For the new impactmania and UCSB program: Human Mind and Migration (HMM), we are featuring migrants who have been contributing cultural, social, and economic wealth and health to their adopted countries. The series Modern-Day Migrants in the Performing Arts explores how opportunities in art and performance can be a catalyst for migration, and how this migratory background has influenced artists’ creative output.
Add your migration story to the HMM program: www.hmm.ucsb.edu.
She is the founder and CEO of Action for Results, a consulting company of 25+ years dedicated to advancing Life Sciences innovation by building new capabilities and connections. Her work eventually brought her to the Santa Barbara area, where she suffered a ruptured brain aneurysm in 2016 while kayaking. This was a near-death event that led her to use dance, specifically the Argentine tango, as a means to recovery.
Now a brain health activist and patient voice for other brain aneurysm survivors, Tarja is a national spokesperson and ambassador for the Lisa Foundation, and has started her own non-profit organization, the Harbor of Life, focused on empowering patients in their reentry to life within their local communities. She also sponsors a master’s level gap program at California State University Channel Islands, focused on brain aneurysm early stage product innovation. Tarja is a sought after public speaker and advisor on medical product innovation and corporate and personal transformations.
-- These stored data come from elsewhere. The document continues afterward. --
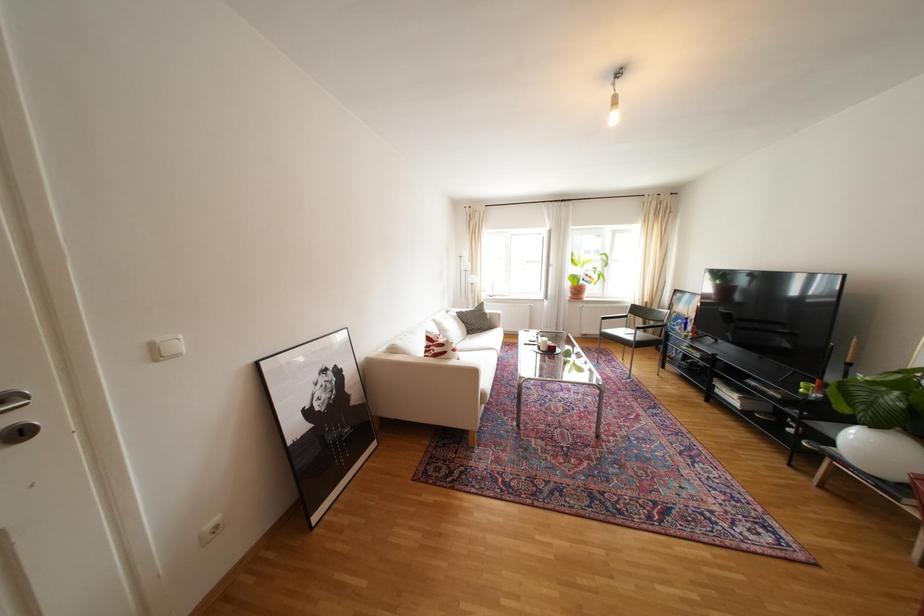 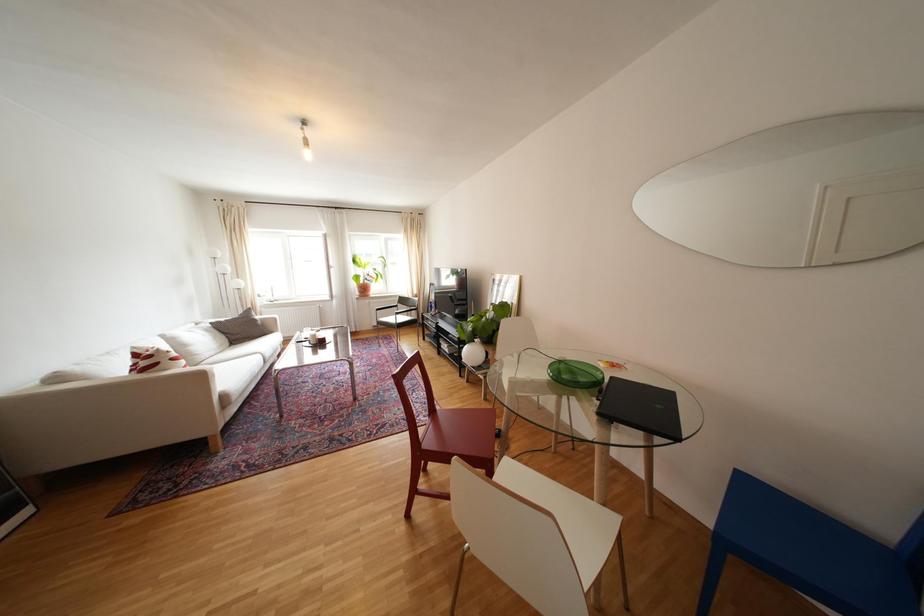 Question: The images are taken continuously from a first-person perspective. In which direction is your viewpoint rotating?

Choices:
 (A) Left
 (B) Right
 (C) Up
 (D) Down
impactmania speaks with Tarja Huuskonen about her migration experience, what she has learned from designing and heading a global company, and her thoughts on the way dance interacts with the brain.
BY NATALIE GOMEZ
Did you have any expectations of what your life would be like when you moved to the United States?
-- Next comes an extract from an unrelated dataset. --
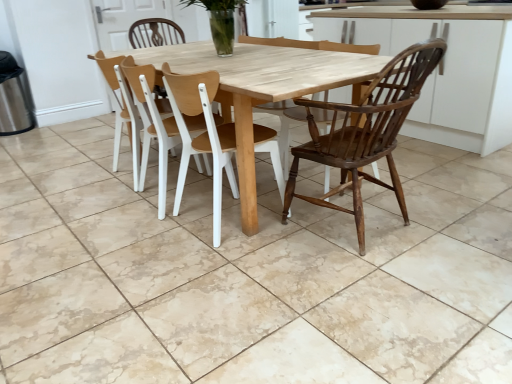 In order to click on free spot in front of light wood table at center in this screenshot , I will do `click(224, 291)`. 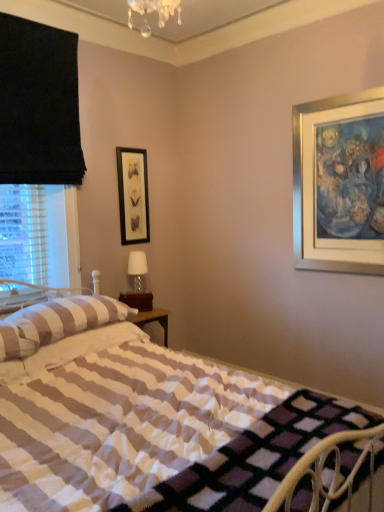 Where is `white matte table lamp at center`? The height and width of the screenshot is (512, 384). white matte table lamp at center is located at coordinates (137, 283).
When I first decided to move to the U.S., Finland was on the “eastern European” list in the eyes of many Americans. The immigration process required multiple interviews and background checks — both in Finland and later here — so I got to know the Detroit immigration office quite well. There was tension between the U.S. and the Soviet Union, so that may have played into it, given Finland’s close proximity. I remember being asked several times about my political associations.
On a personal level, I was making a significant move. My grandfather had paved the way many years before me, when Europeans were migrating to the U.S. in search of a better life. He left his family behind to “scout” the U.S., first traveling to Liverpool, England, and then from there by boat to New York City. In fact, I found his name when I went over to Ellis Island to check the immigration records.
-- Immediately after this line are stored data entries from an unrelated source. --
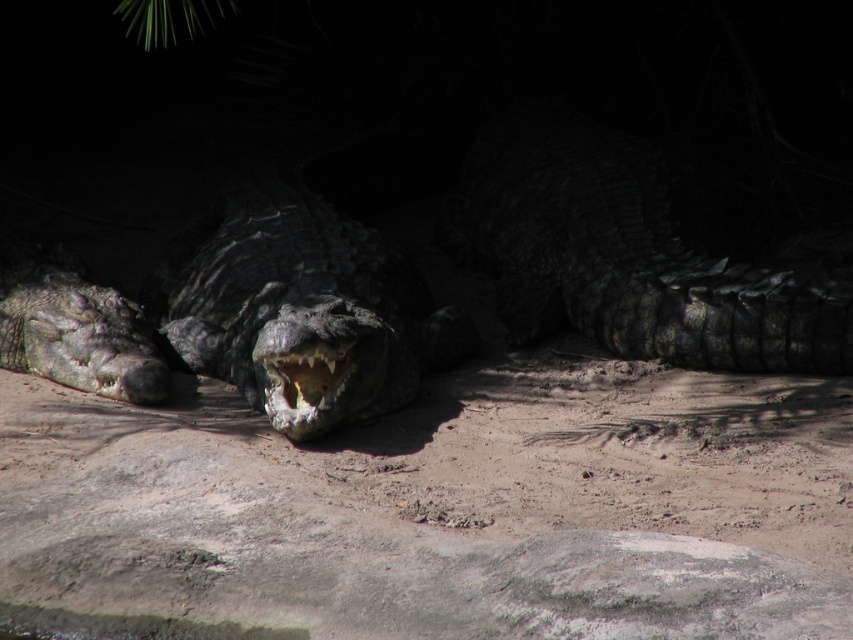 Who is shorter, dark gray scaly crocodile at left or dark gray textured mouth at center?

dark gray textured mouth at center

In the scene shown: Which is below, dark gray scaly crocodile at left or dark gray textured mouth at center?

dark gray textured mouth at center is lower down.

Which is in front, point (132, 344) or point (305, 365)?

Point (305, 365) is more forward.

The height and width of the screenshot is (640, 853). What are the coordinates of `dark gray scaly crocodile at left` in the screenshot? It's located at pyautogui.click(x=74, y=332).

Can you confirm if dark scaly crocodile at center is smaller than shiny black crocodile at center?

No, dark scaly crocodile at center is not smaller than shiny black crocodile at center.

Who is positioned more to the left, dark scaly crocodile at center or shiny black crocodile at center?

shiny black crocodile at center

Who is more forward, (x=271, y=276) or (x=254, y=252)?

Point (x=271, y=276)

Locate an element on the screen. This screenshot has height=640, width=853. dark scaly crocodile at center is located at coordinates (241, 310).

Which is in front, point (213, 285) or point (28, 291)?

Point (28, 291)

Which is in front, point (282, 198) or point (4, 257)?

Positioned in front is point (4, 257).

This screenshot has width=853, height=640. What are the coordinates of `dark scaly crocodile at center` in the screenshot? It's located at (241, 310).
It was amazing for me to find the picture of the boat, and his name. I had never actually met my grandfather (he died before I was born), but we had this postcard with an actual photo of him — taken in Telluride, Colorado. He was standing in front of a fake background, and playing his fiddle. With his hat and dark suit, he looked very serious. But he didn’t stay in this country. Instead, he came back to Finland and announced that “America” is not the golden opportunity he thought, and the family should stay put. So no one from our family came to the U.S… Until me.
I wasn’t, of course, headed to work in the mines in Colorado: instead, I had a scholarship to study at Michigan State University. My image of the U.S., before coming here, was that it was a very forward-thinking, liberal, modern country. I had not grown up with TV, so that image was mainly based on what I had read.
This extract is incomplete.